Çöl Mektubu | Kuzguncuk S39-40

Çöl Mektubu | Kuzguncuk S39-40

“Bugün Kuzguncuk’a gittim.

Kuzguncuk…

İstanbul’un boy aynası. Boğaz’a ne atıyorsa İstanbul’un çocukları, Kuzguncuk’a yansıyor. Bütün yaşanmışlıklar bütün şairlere yol gösteriyor ve şiir olup can buluyorlar birer birer. Taşlı yolları sizi nereye götürse orada kendinizi iyi hissediyorsunuz. Eskimiş oturaklarında dinlenince eskimemiş anılar geliyor zihninize.

 Yaklaşan, uzaklaşan gemiler; Kuzguncuk’un görünmez ayakları, dert getirip dert götürüyorlar. Aşk getirip, aşk götürüyorlar. Sonsuz bir duygu yoğunluğu geçiyor üzerimizden, görünmez bir duygu bulutu geçiyor.

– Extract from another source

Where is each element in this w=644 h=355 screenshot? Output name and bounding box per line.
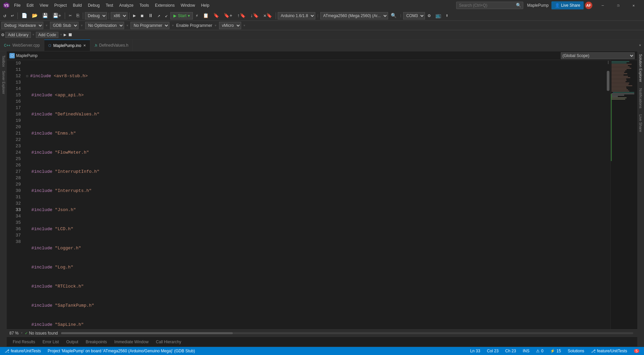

Duvarına çarpan bütün dalgalar bir casus gibi tedirgin ediyor bütün gizlice öpüşenleri. İstanbul’da en az Kuzguncuk’ta bulunur sevgi bekçileri ve bundandır en çok aşk Kuzguncuk’un içinden geçer. Yeşil desenli duvarları çan çınlaması ile birleşiyor günde bir kez. Cahit Kuzguncuk’un en ucuna yerleşiyor elinde hayal dumanı ile günde bir iki kez ve ay ağır basmadan bütün ışıklara kim ne istiyorsa onu yaşıyor; o ses işitiliyor günde birkaç kez…”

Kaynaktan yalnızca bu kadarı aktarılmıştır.